Once they're there, Optimus insists that Sam take the Allspark to the top of a nearby building so an Army helicopter can grab it, apparently having forgotten that Megatron and his metal minions turn into fighter jets, able to outfly and shoot down helicopters. Fucking swift.
I wouldn't have minded all this silliness if the action had raised my pulse rate. But the exposition is so muddled - at least, for those of us who didn't take Comparative Comic Book Mythology 101 in college - that it's hard to tell the good guys - Transformer and human - from the bad. There's a fairly lengthy, but still inadequate, explanation of how every microchip-containing device in the world shares electronic DNA with Megatron and can therefore turn into a Decepticon, but the payoff is tiny.
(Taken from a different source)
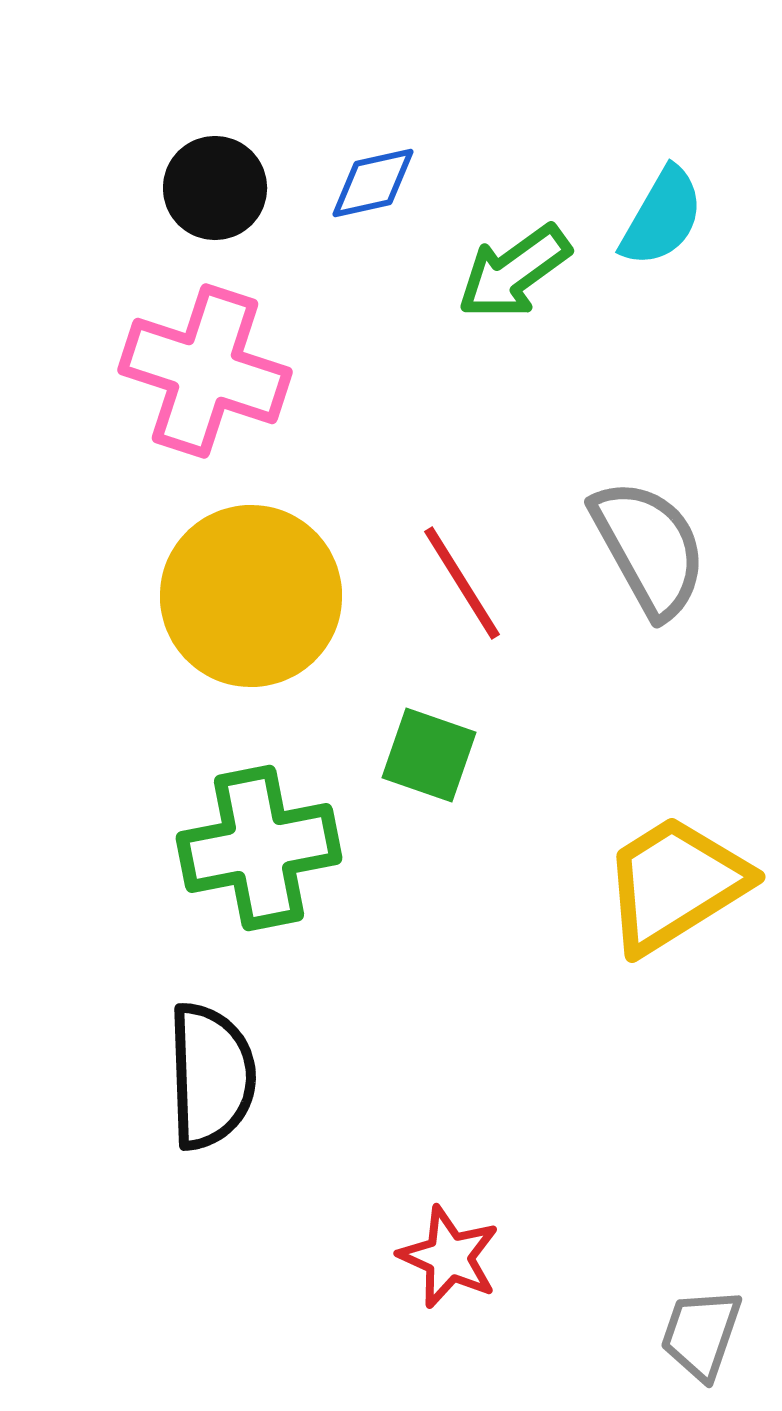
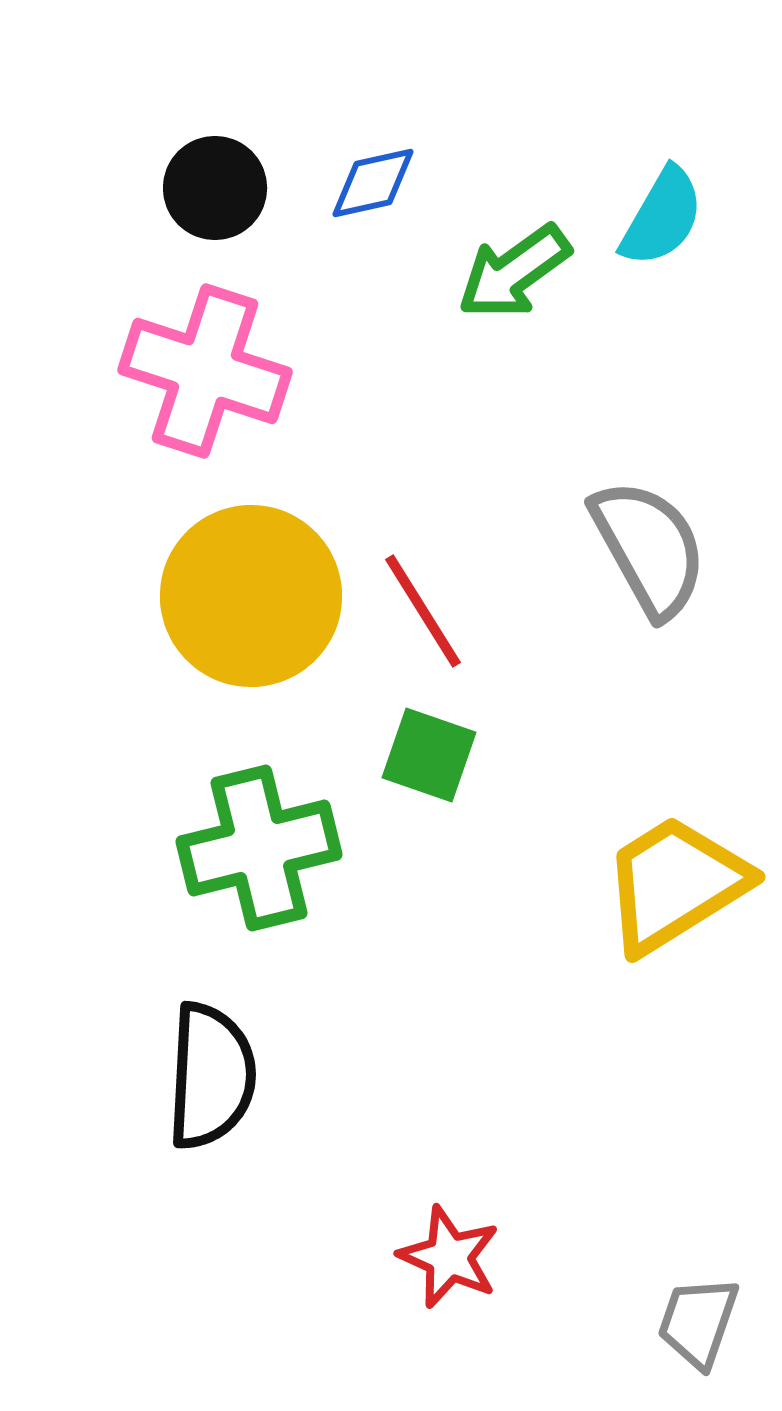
red line: moved 39 px left, 28 px down
green cross: rotated 3 degrees counterclockwise
black semicircle: rotated 5 degrees clockwise
gray trapezoid: moved 3 px left, 12 px up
Or maybe not. By my experience, the whole thing would be better characterized as a "trance-former," so perhaps this model of clarity was simply wasted on the likes of me. On the other hand, I checked with a half-dozen other viewers on my way out, and none of them had any more of a clue than I did. Most of them were, admittedly, closer to my own age than to the film's presumed demographic, but one was a younger chap, a lifelong Transformers fan, and he was just as confused.
Bay's notion of excitement is to smash up bunches of stuff on screen, with no rhyme or reason, no characters to care about, and no clarity or structure to the action. If that floats your boat, go ahead and have a blast. I'll be in the next auditorium, rewatching Live Free or Die Hard.